Quando sintomas de um desgaste emocional aparecem, não se pode ignorá-los. Para Mezzaroba, o cansaço e a ansiedade são normais perante a um diagnóstico que muda para sempre as vidas dos que estão ao redor. Entretanto, é necessário buscar serviços de apoio, pois o estresse e o excesso de demandas diárias podem acabar interferindo no cuidado com o idoso e levar até ao descaso com o familiar.

NA PELE DO CUIDADOR

A autocobrança, o medo e a responsabilidade andam lado a lado na tarefa de cuidar. A responsabilidade é grande: o desejo de entregar à pessoa aquilo que um dia ela te entregou parece um chamado diário. Quando essa situação é observada de fora, não é possível entender seu sentido diário. “Acho que é muito importante que as pessoas se interessem mais sobre esses assuntos, entendam e acolham mais quem passa por isso, porque os julgamentos podem vir de todos os lados, mas só quem está ali no dia a dia sabe o quão difícil é”, diz Milena Silveira, cuidadora de sua avó que possui Alzheimer.

Cuidadores de idosos com Alzheimer se sentem apreensivos e exigentes consigo mesmo. Fonte: Freepik

Quando se recebe o diagnóstico, é impossível conseguir controlar a preocupação e a ansiedade pelo desconhecido. “Ninguém está preparado para ver quem você ama perder a essência de quem é”, completa Silveira, com a voz embargada. “Fui obrigada a amadurecer muito e bem cedo. Tive alguns problemas com a ansiedade, que fui tratando ao longo do tempo, porque infelizmente temos que aproveitar o tempo que temos com ela”.
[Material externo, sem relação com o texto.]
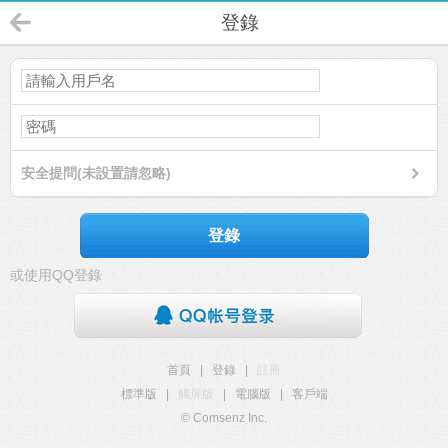
登錄
安全提問(未設置請忽略)
登錄
或使用QQ登錄
首頁
|
登錄
|
註冊
標準版
|
觸屏版
|
電腦版
|
客戶端
© Comsenz Inc.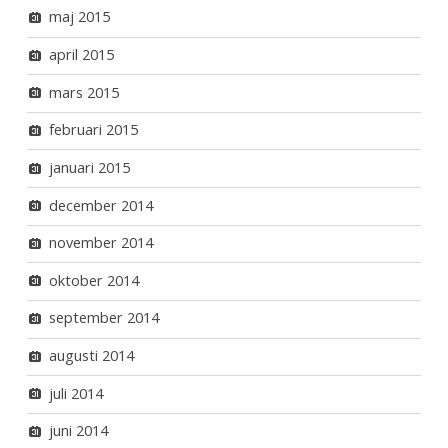
maj 2015
april 2015
mars 2015
februari 2015
januari 2015
december 2014
november 2014
oktober 2014
september 2014
augusti 2014
juli 2014
juni 2014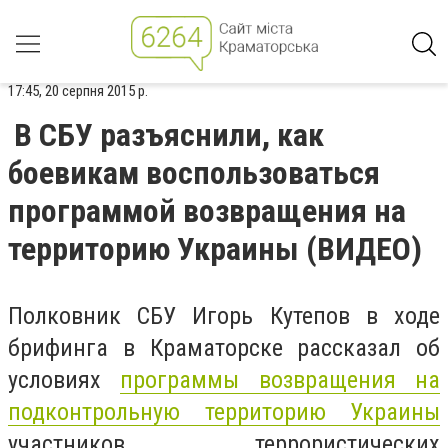
17:45, 20 серпня 2015 р.
В СБУ разъяснили, как
боевикам воспользоваться
программой возвращения на
территорию Украины (ВИДЕО)
Полковник СБУ Игорь Кутепов в ходе
брифинга в Краматорске рассказал об
условиях
программы возвращения на
подконтрольную территорию Украины
участников террористических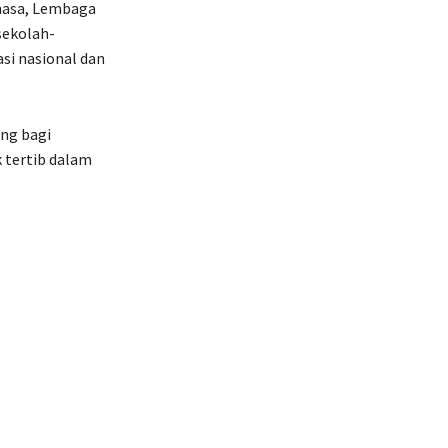
ahasa, Lembaga
sekolah-
si nasional dan
ng bagi
 tertib dalam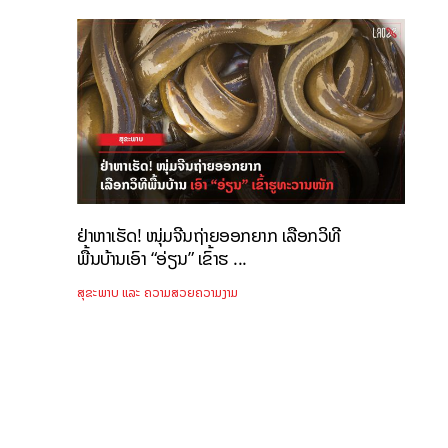
ຢ່າຫາເຮັດ! ໜຸ່ມຈີນຖ່າຍອອກຍາກ ເລືອກວິທີ
ພື້ນບ້ານເອົາ “ອ່ຽນ” ເຂົ້າຮ ...
ສຸຂະພາບ ແລະ ຄວາມສວຍຄວາມງາມ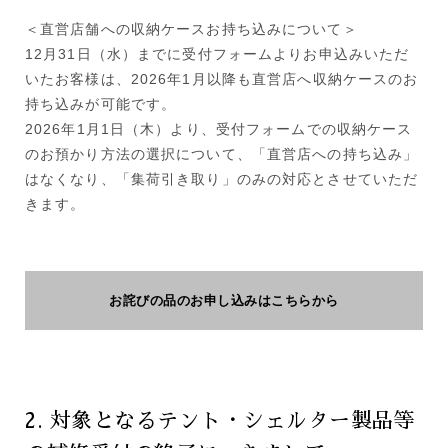
＜直営店舗への収納ケースお持ち込みについて＞
12月31日（水）までに受付フォームよりお申込みいただ
いたお客様は、2026年1月以降も直営店へ収納ケースのお
持ち込みが可能です。
2026年1月1日（木）より、受付フォームでの収納ケース
のお預かり方法の選択について、「直営店への持ち込み」
はなくなり、「集荷引き取り」のみの対応とさせていただ
きます。
お詫びの品のお申し込みはこちらから
2. 対象となるテント・シェルター製品等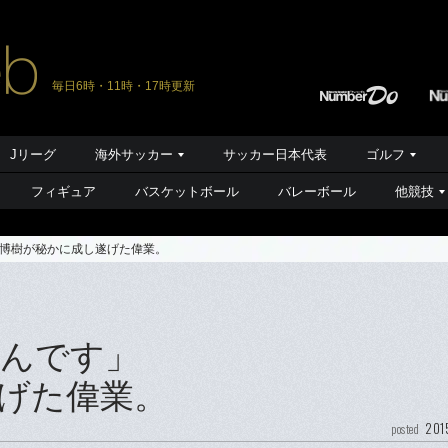
毎日6時・11時・17時更新
Jリーグ
海外サッカー
サッカー日本代表
ゴルフ
フィギュア
バスケットボール
バレーボール
他競技
博樹が秘かに成し遂げた偉業。
いんです」
げた偉業。
201
posted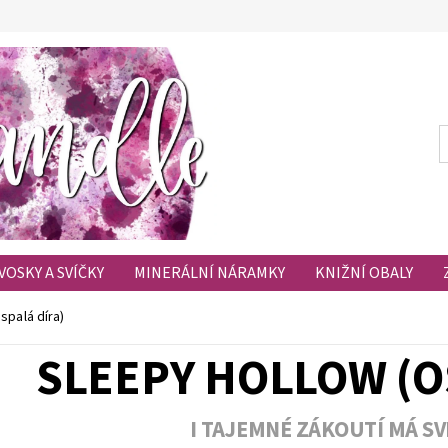
VOSKY A SVÍČKY
MINERÁLNÍ NÁRAMKY
KNIŽNÍ OBALY
HODNOCENÍ OBCHODU
OBLÍBENÉ PRODUKTY
spalá díra)
SLEEPY HOLLOW (O
I TAJEMNÉ ZÁKOUTÍ MÁ SV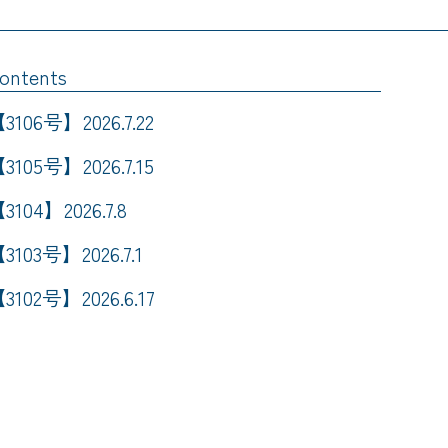
ontents
3106号】2026.7.22
3105号】2026.7.15
3104】2026.7.8
3103号】2026.7.1
3102号】2026.6.17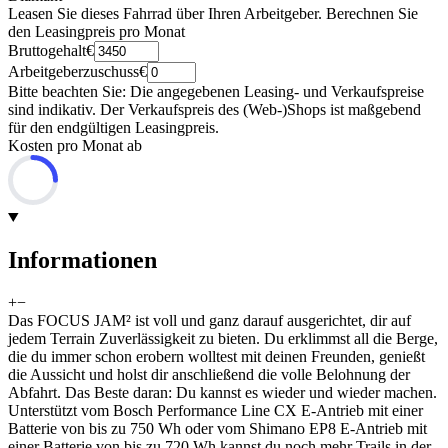
Leasen Sie dieses Fahrrad über Ihren Arbeitgeber. Berechnen Sie
den Leasingpreis pro Monat
Bruttogehalt
€
Arbeitgeberzuschuss
€
Bitte beachten Sie: Die angegebenen Leasing- und Verkaufspreise
sind indikativ. Der Verkaufspreis des (Web-)Shops ist maßgebend
für den endgültigen Leasingpreis.
Kosten pro Monat ab
Informationen
+
−
Das FOCUS JAM² ist voll und ganz darauf ausgerichtet, dir auf
jedem Terrain Zuverlässigkeit zu bieten. Du erklimmst all die Berge,
die du immer schon erobern wolltest mit deinen Freunden, genießt
die Aussicht und holst dir anschließend die volle Belohnung der
Abfahrt. Das Beste daran: Du kannst es wieder und wieder machen.
Unterstützt vom Bosch Performance Line CX E-Antrieb mit einer
Batterie von bis zu 750 Wh oder vom Shimano EP8 E-Antrieb mit
einer Batterie von bis zu 720 Wh kannst du noch mehr Trails in der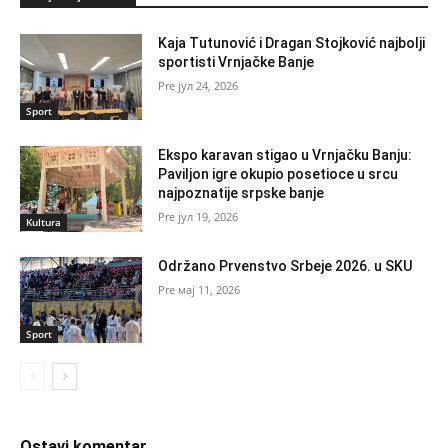
Kaja Tutunović i Dragan Stojković najbolji
sportisti Vrnjačke Banje
јул 24, 2026
Sport
Ekspo karavan stigao u Vrnjačku Banju:
Paviljon igre okupio posetioce u srcu
najpoznatije srpske banje
јул 19, 2026
Kultura
Održano Prvenstvo Srbeje 2026. u SKU
мај 11, 2026
Sport
Ostavi komentar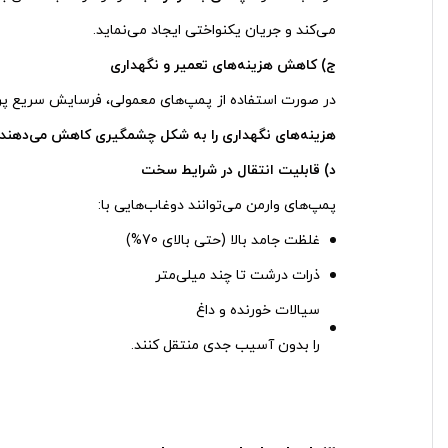
می‌کند و جریان یکنواختی ایجاد می‌نماید.
ج) کاهش هزینه‌های تعمیر و نگهداری
در صورت استفاده از پمپ‌های معمولی، فرسایش سریع پرو
هزینه‌های نگهداری را به شکل چشمگیری کاهش می‌دهند
د) قابلیت انتقال در شرایط سخت
پمپ‌های وارمن می‌توانند دوغاب‌هایی با:
غلظت جامد بالا (حتی بالای 70%)
ذرات درشت تا چند میلی‌متر
سیالات خورنده و داغ
را بدون آسیب جدی منتقل کنند.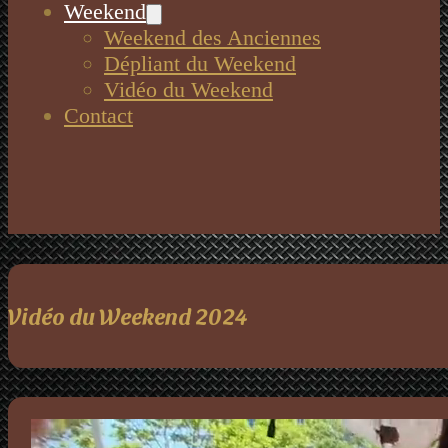
Weekend
Weekend des Anciennes
Dépliant du Weekend
Vidéo du Weekend
Contact
Vidéo du Weekend 2024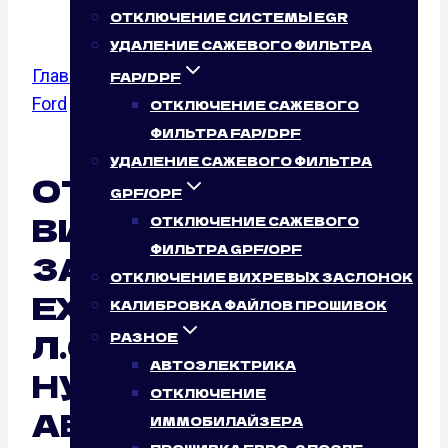
ОТКЛЮЧЕНИЕ СИСТЕМЫ EGR
УДАЛЕНИЕ САЖЕВОГО ФИЛЬТРА
Главная
/
Отключение вихревых заслонок
/
FAP/DPF
Ford
/
Explorer
/ 3.5
ОТКЛЮЧЕНИЕ САЖЕВОГО
ФИЛЬТРА FAP/DPF
УДАЛЕНИЕ САЖЕВОГО ФИЛЬТРА
ОТКЛЮЧЕНИЕ
GPF/OPF
ВИХРЕВЫХ
ОТКЛЮЧЕНИЕ САЖЕВОГО
ФИЛЬТРА GPF/OPF
ЗАСЛОНОК FORD
ОТКЛЮЧЕНИЕ ВИХРЕВЫХ ЗАСЛОНОК
EXPLORER 3.5 (294
КАЛИБРОВКА ФАЙЛОВ ПРОШИВОК
Л.С.): ТАК ЛИ ЭТО
РАЗНОЕ
АВТОЭЛЕКТРИКА
НУЖНО
ОТКЛЮЧЕНИЕ
АВТОМОБИЛЮ?
ИММОБИЛАЙЗЕРА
A avó de Milena era responsável por cozinhar para elas, mas, por diversas vezes, Silveira relata que sua avó colocou potes de plástico e chaleiras elétricas no fogão, o que fez a jovem perceber que precisava amadurecer. “As mudanças são no cotidiano mesmo, sabe? Eu tinha 16 anos quando tudo começou, de repente a minha avó já não conseguia mais tomar conta de si, então eu e minha mãe tivemos que parar tudo para cuidarmos dela.” Silveira conta que mesmo com o apoio, passa a maior parte do tempo sozinha com sua avó.

O diagnóstico mostra que tudo mudará. Mas quem está preparado para enfrentar as mudanças? Para a neta, a falta de apoio às famílias cuidadoras é um grande problema a ser enfrentado, “Não tenho apoio dos serviços de saúde que ajudem a lidar com isso, além dos serviços da comunidade serem muito escassos para esse tipo de doença”, diz.
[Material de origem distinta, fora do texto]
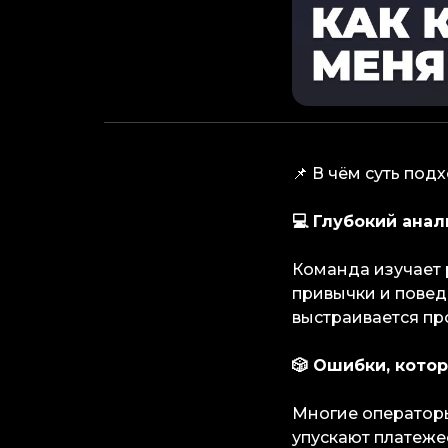
📌 В чём суть подх
💻 Глубокий ана
Команда изучает р
привычки и повед
выстраивается пр
🎲 Ошибки, кото
Многие операторы
упускают платеже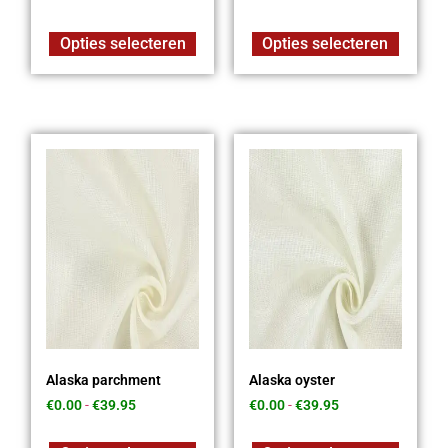
Opties selecteren
Opties selecteren
Alaska parchment
Alaska oyster
€
0.00
-
€
39.95
€
0.00
-
€
39.95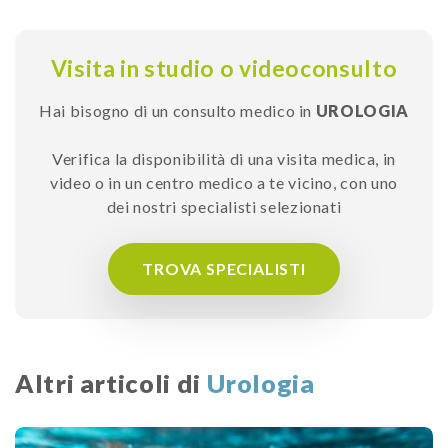
Visita in studio o videoconsulto
Hai bisogno di un consulto medico in
UROLOGIA
Verifica la disponibilità di una visita medica, in
video o in un centro medico a te vicino, con uno
dei nostri specialisti selezionati
TROVA SPECIALISTI
Altri articoli di
Urologia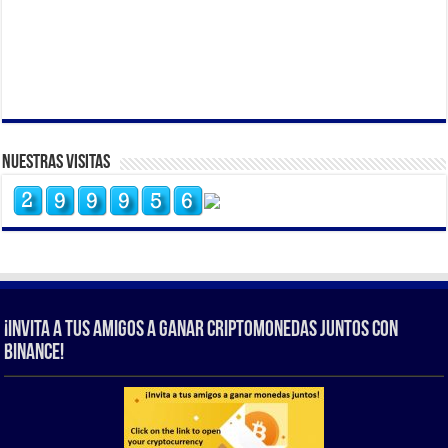
Nuestras Visitas
¡Invita a tus amigos a ganar criptomonedas juntos con
Binance!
Apesar do Brasil ter algumas associações e federações voltadas às famílias com idosos com Alzheimer, os recursos são desconhecidos por alguns cuidadores como Milena. Quando perguntada a sobre o seu conhecimento sobre o. World Alzheimer Report. (Relatório Mundial do Alzheimer), onde são divulgadas informações cruciais para cuidadores, Milena disse desconhecer o documento.

O relatório é divulgado ano após ano e contabiliza mais de 100 mil casos novos registrados no Brasil anualmente É um relatório importante, mas não tem versão em português.
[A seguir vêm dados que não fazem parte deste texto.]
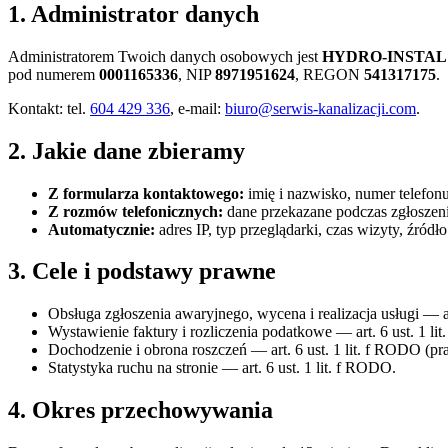
1. Administrator danych
Administratorem Twoich danych osobowych jest
HYDRO-INSTAL W
pod numerem
0001165336
, NIP
8971951624
, REGON
541317175
.
Kontakt: tel.
604 429 336
, e-mail:
biuro@serwis-kanalizacji.com
.
2. Jakie dane zbieramy
Z formularza kontaktowego:
imię i nazwisko, numer telefonu
Z rozmów telefonicznych:
dane przekazane podczas zgłoszeni
Automatycznie:
adres IP, typ przeglądarki, czas wizyty, źród
3. Cele i podstawy prawne
Obsługa zgłoszenia awaryjnego, wycena i realizacja usługi — ar
Wystawienie faktury i rozliczenia podatkowe — art. 6 ust. 1 
Dochodzenie i obrona roszczeń — art. 6 ust. 1 lit. f RODO (pra
Statystyka ruchu na stronie — art. 6 ust. 1 lit. f RODO.
4. Okres przechowywania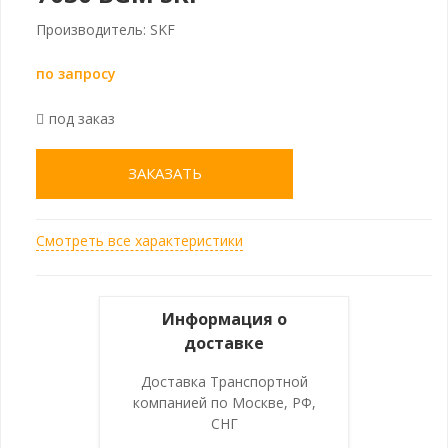
Производитель: SKF
по запросу
под заказ
ЗАКАЗАТЬ
Смотреть все характеристики
Информация о
доставке
Доставка Транспортной
компанией по Москве, РФ,
СНГ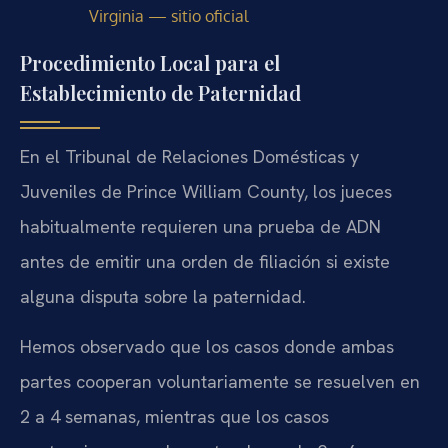
Virginia — sitio oficial
Procedimiento Local para el
Establecimiento de Paternidad
En el Tribunal de Relaciones Domésticas y
Juveniles de Prince William County, los jueces
habitualmente requieren una prueba de ADN
antes de emitir una orden de filiación si existe
alguna disputa sobre la paternidad.
Hemos observado que los casos donde ambas
partes cooperan voluntariamente se resuelven en
2 a 4 semanas, mientras que los casos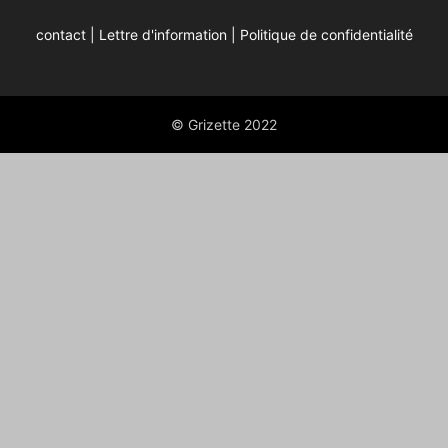
contact
|
Lettre d'information
|
Politique de confidentialité
© Grizette 2022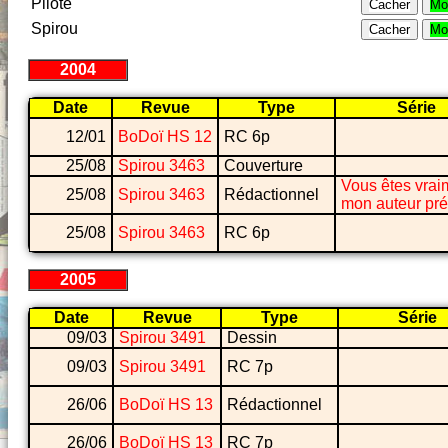
Pilote
Cacher
Mo
Spirou
Cacher
Mo
2004
Date
Revue
Type
Série
12/01
BoDoï HS 12
RC 6p
25/08
Spirou 3463
Couverture
Vous êtes vrai
25/08
Spirou 3463
Rédactionnel
mon auteur pré
25/08
Spirou 3463
RC 6p
2005
Date
Revue
Type
Série
09/03
Spirou 3491
Dessin
09/03
Spirou 3491
RC 7p
26/06
BoDoï HS 13
Rédactionnel
26/06
BoDoï HS 13
RC 7p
UM ALÍVIO PARA OS CUIDADORES

Elaine Mateus, presidente da Federação Brasileira de Alzheimer (Febraz), disse, sim, haver menos poucos recursos voltados aos cuidadores. Mas a Febraz oferece o curso “Zelar”, que é online, gratuito e reconhecido pelo Ministério da Educação (MEC). “O curso tem abordagens psicossociais, onde o foco não é a doença propriamente, mas as condições em que essa pessoa vive e principalmente como o familiar pode cuidar do idoso de uma forma mais humanizada”, explica.

A presidente pontua haver ainda. um caminho a ser trilhado, mas que a Febraz, junto a outras associações, está buscando melhorias nas políticas públicas para os cuidadores. “Um ponto importante é o cuidador poder ter esse tempo não remunerado considerado para sua aposentadoria”, explica. “Todo esse trabalho de políticas públicas que a gente tenta construir dá base para que esses cuidadores tenham qualidade de vida”, conclui Mateus.